** DESCRIPTION OF THE TASK **
For the entries below, the expected answer is the line with "redemption with his family.", the line with "KIWIS/GETTY IMAGES", and every line between them, exactly as written, and nothing more.

*** DATASET EXCERPTS ***

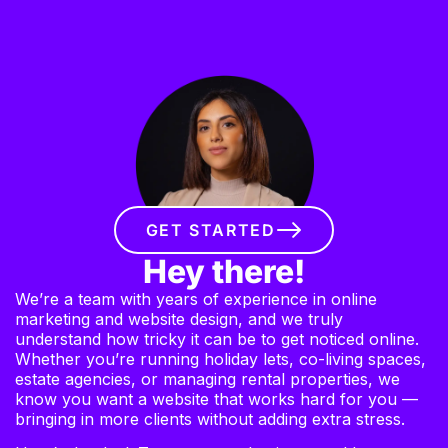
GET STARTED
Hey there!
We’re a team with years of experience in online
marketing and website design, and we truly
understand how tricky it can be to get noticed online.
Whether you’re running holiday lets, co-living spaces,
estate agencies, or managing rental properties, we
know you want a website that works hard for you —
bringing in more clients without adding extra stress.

***
*** DATASET EXCERPTS ***

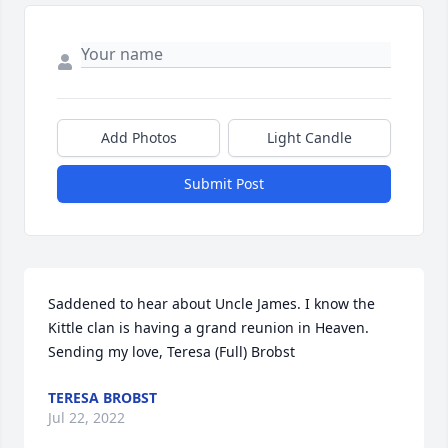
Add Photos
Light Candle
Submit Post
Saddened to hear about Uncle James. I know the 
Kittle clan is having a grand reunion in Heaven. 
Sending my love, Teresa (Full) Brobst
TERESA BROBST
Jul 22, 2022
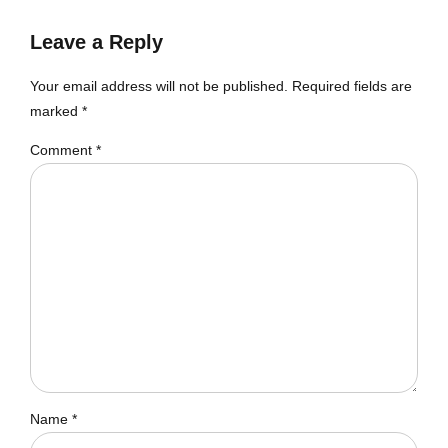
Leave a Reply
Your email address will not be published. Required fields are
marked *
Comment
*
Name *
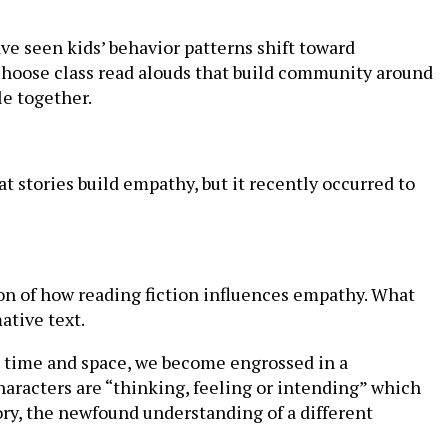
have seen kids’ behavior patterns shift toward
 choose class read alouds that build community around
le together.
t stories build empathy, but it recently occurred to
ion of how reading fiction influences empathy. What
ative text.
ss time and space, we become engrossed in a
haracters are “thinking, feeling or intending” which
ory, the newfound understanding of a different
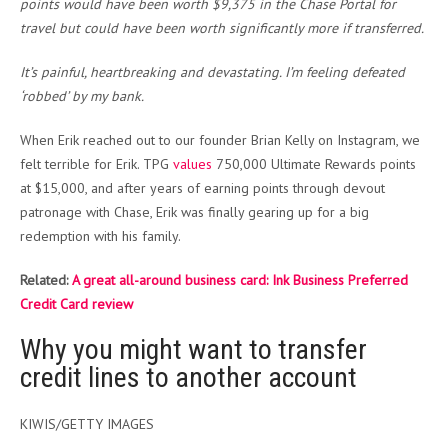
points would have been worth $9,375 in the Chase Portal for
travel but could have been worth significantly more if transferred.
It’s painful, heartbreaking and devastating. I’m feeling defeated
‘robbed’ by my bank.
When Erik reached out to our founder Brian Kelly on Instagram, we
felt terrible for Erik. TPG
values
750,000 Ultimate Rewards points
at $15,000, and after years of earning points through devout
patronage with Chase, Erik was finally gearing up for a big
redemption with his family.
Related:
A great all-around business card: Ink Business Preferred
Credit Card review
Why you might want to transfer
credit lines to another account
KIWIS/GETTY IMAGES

***

** THE COMPLETED TASK **
redemption with his family.
Related:
A great all-around business card: Ink Business Preferred
Credit Card review
Why you might want to transfer
credit lines to another account
KIWIS/GETTY IMAGES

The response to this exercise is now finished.